14 patients with metastatic melanoma treated with ICI who subsequently developed CIADM were identified. 28 controls matched for ICI, gender, cancer-response and other ICI-related adverse events were identified. Pre-treatment, on-ICI and post-CIADM serum and peripheral blood mononuclear cells (PBMCs) were analysed. Serum was analysed for type 1 diabetes autoantibodies, C-peptide, glucose and a cytokine panel of TNFα, IL-2, IL-4, IL-6, IL-10, CXCL10, IL-1β, CCL2, IL-17A, CXCL8, TGF-B1, and IL-12p70. PBMCs were sorted using a BD Influx III into 1000 CD8 cell subsets. PBMCs from each group were further analysed using flow cyometry. RNA was extracted and sequenced using a NovaSeq X with ~10 million 150bp paired-end reads. RNA-Seq analysis was performed using edgeR.

 

Results

Pre-ICI-treatment anti-GAD had predictive value for CIADM and was significantly higher in CIADM patients than in controls (p=0.0002).
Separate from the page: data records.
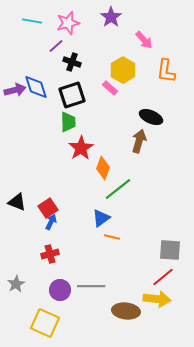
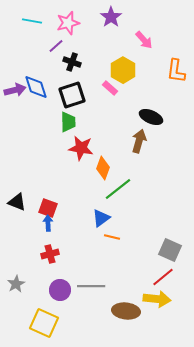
orange L-shape: moved 10 px right
red star: rotated 30 degrees counterclockwise
red square: rotated 36 degrees counterclockwise
blue arrow: moved 3 px left, 1 px down; rotated 28 degrees counterclockwise
gray square: rotated 20 degrees clockwise
yellow square: moved 1 px left
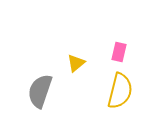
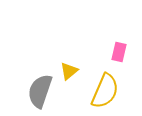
yellow triangle: moved 7 px left, 8 px down
yellow semicircle: moved 15 px left; rotated 9 degrees clockwise
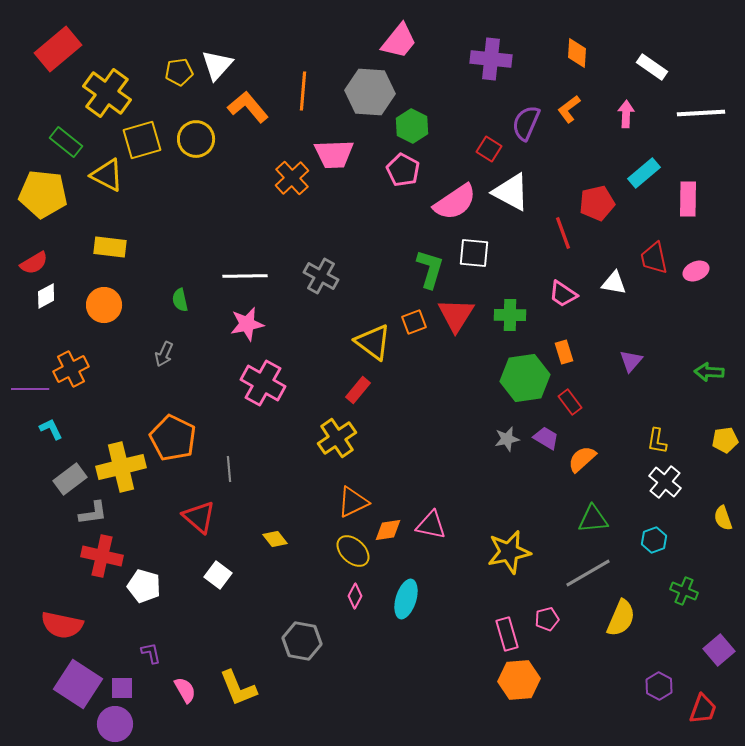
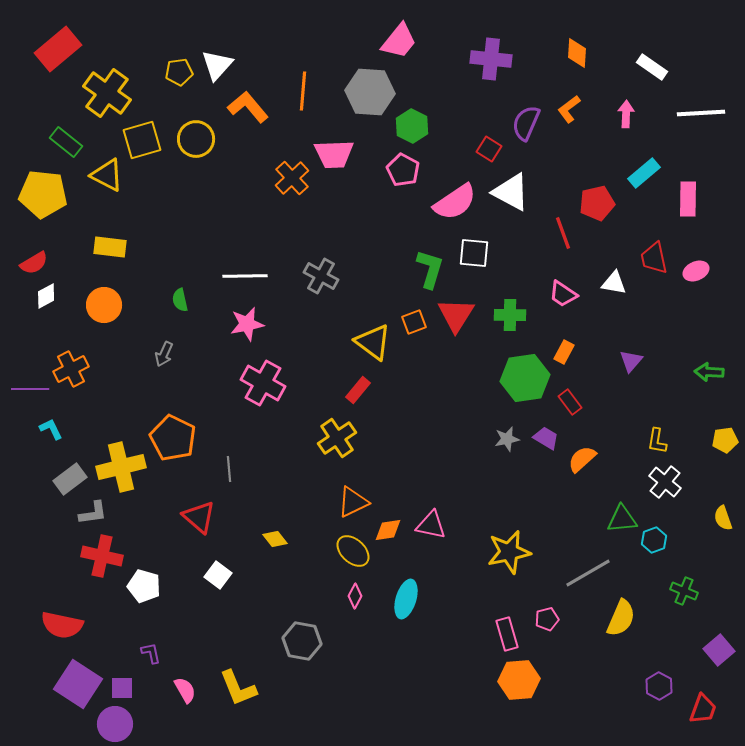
orange rectangle at (564, 352): rotated 45 degrees clockwise
green triangle at (593, 519): moved 29 px right
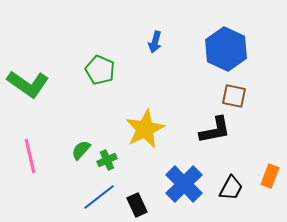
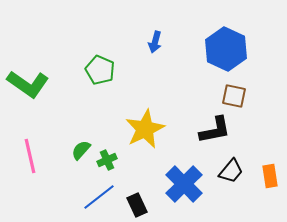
orange rectangle: rotated 30 degrees counterclockwise
black trapezoid: moved 17 px up; rotated 12 degrees clockwise
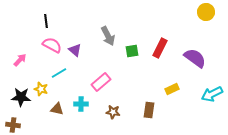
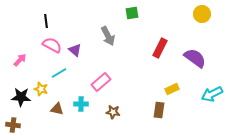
yellow circle: moved 4 px left, 2 px down
green square: moved 38 px up
brown rectangle: moved 10 px right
Anti-IA2, anti-IAA and anti-ZnT8 were not predictive. C-peptide fell rapidly from 1.8nmol/L on ICI to 0.18nmol/L post diagnosis for CIADM-patients and remained normal in controls.  IFNɣ, TNFα and IL-4 were significantly higher at CIADM diagnosis in comparison to controls. Flow cytometry analysis of PBMCs is underway.

Pathway enrichment analysis of differentially expressed RNA-seq genes in CIADM-patients identified significant regulation in pathways for B cell receptor and interferon signalling, RAS signalling and IGF1R signalling. These changes were not observed in controls.

 

Conclusion

Anti-GAD-antibodies have predictive value for CIADM but are incompletely sensitive. Further research is needed to prospectively test the predictive value of GAD Ab in combination with cytokines and other markers such as pancreatic volumetry as we have previously published.